The return of Wolvves is some of the best news of 2016 for the local music scene, especially with their reconfigured lineup and reimagined sound. Last year, after releasing their debut album, they immediately broke up. Then at the start of 2016 they suddenly began releasing singles, sounding quite different than before. Aydinn Immortal is still behind the helm, and this is his authentic vision for Wolvves.
Songs Before Paradox starts with “Money Song,” which begins as an experimental noise piece before any hint of a melody emerges from a guitar. It literally feels like it’s scrambling your brain—absolutely the least commercial start to any record possibly since Lou Reed’s Metal Machine Music. Throughout it there are spoken-word bits, vocal loops and samples, and waves of feedback. The irony of the title should not be lost on anyone, and yet the last 20 seconds lull you out with a beautiful guitar line.

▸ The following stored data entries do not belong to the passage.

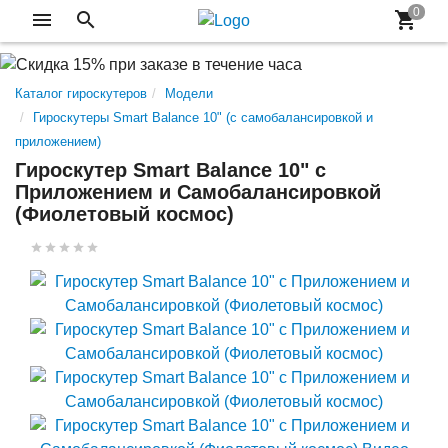
Каталог гироскутеров
Модели
Гироскутеры Smart Balance 10" (с самобалансировкой и
приложением)
Гироскутер Smart Balance 10" c
Приложением и Самобалансировкой
(Фиолетовый космос)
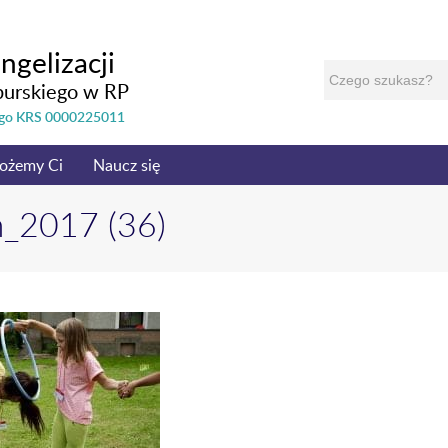
ngelizacji
burskiego w RP
nego KRS 0000225011
ożemy Ci
Naucz się
m_2017 (36)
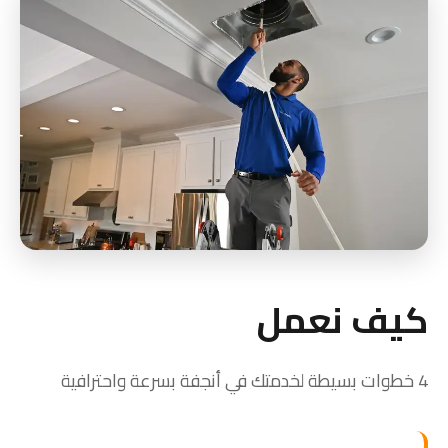
كيف نعمل
4 خطوات بسيطة لخدمتك في أنجفة بسرعة واحترافية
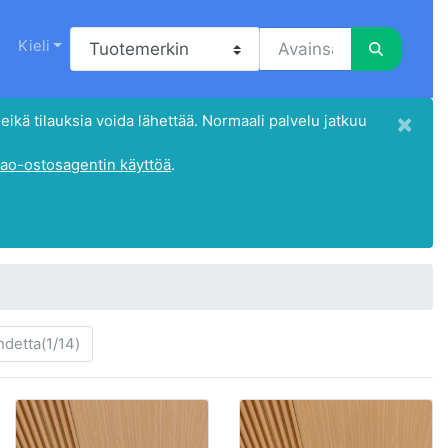
Kieli
×
eikä tilauksia voida lähettää. Normaali palvelu jatkuu
ao-ostosagentin käyttöä
.
hdetta(1/14)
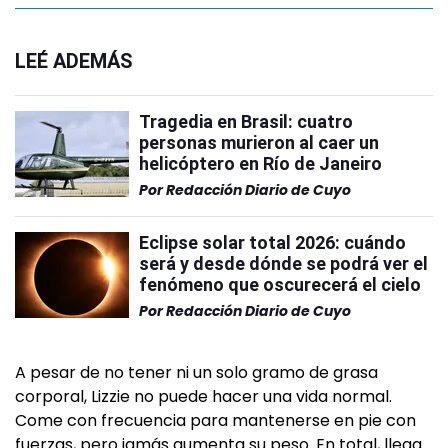
LEÉ ADEMÁS
Tragedia en Brasil: cuatro
personas murieron al caer un
helicóptero en Río de Janeiro
Por
Redacción Diario de Cuyo
Eclipse solar total 2026: cuándo
será y desde dónde se podrá ver el
fenómeno que oscurecerá el cielo
Por
Redacción Diario de Cuyo
A pesar de no tener ni un solo gramo de grasa
corporal, Lizzie no puede hacer una vida normal.
Come con frecuencia para mantenerse en pie con
fuerzas, pero jamás aumenta su peso. En total, llega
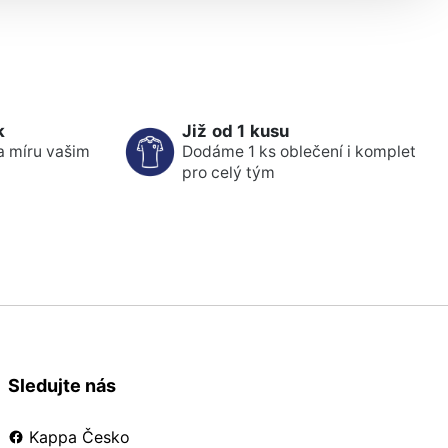
k
Již od 1 kusu
a míru vašim
Dodáme 1 ks oblečení i komplet
pro celý tým
Sledujte nás
Kappa Česko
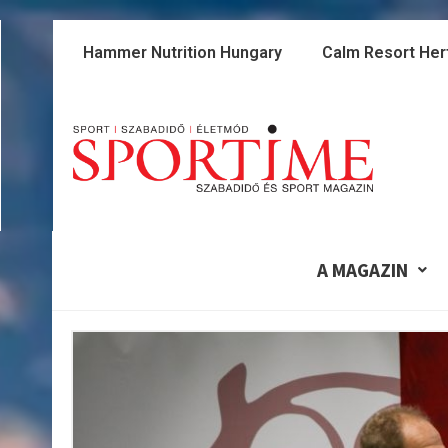
Skip
to
Hammer Nutrition Hungary
Calm Resort Her
content
A MAGAZIN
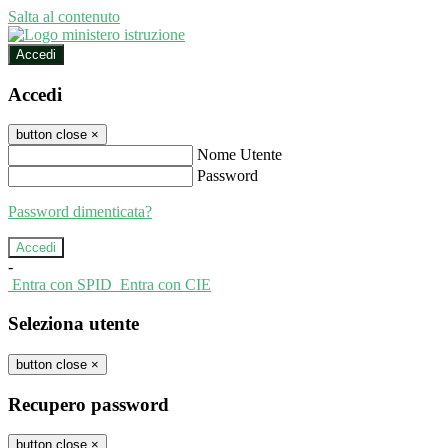
Salta al contenuto
Accedi
Accedi
button close
×
Nome Utente
Password
Password dimenticata?
-
Entra con SPID
Entra con CIE
Seleziona utente
button close
×
Recupero password
button close
×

A violent shift, sounding like a spin of the radio dial, brings the pre-release single “Untitled,” with soulful lyrics in the first third and brilliant, melancholy trumpet in the remaining two thirds. The brief “Late for Work” begins with a guitar interlude, before switching to half sung, near spoken lyrics that work to build a rhythm and a groove with the rest of the band. “XYZ” revisits the lyrics from “Late for Work” in a completely different arrangement, over a minimal synth and sample background; the effect is very nearly hypnotic. Closing out the EP is “Voodoo Child,” a synth-heavy, darker number, with a sinister vibe and a fascinating confessional-rap delivery, mixed with a chorus that sounds like gospel vocals heard through a crappy radio. Dark synth passages with chanting, samples and sound effects close out one of the most unusual and fascinating releases of the year.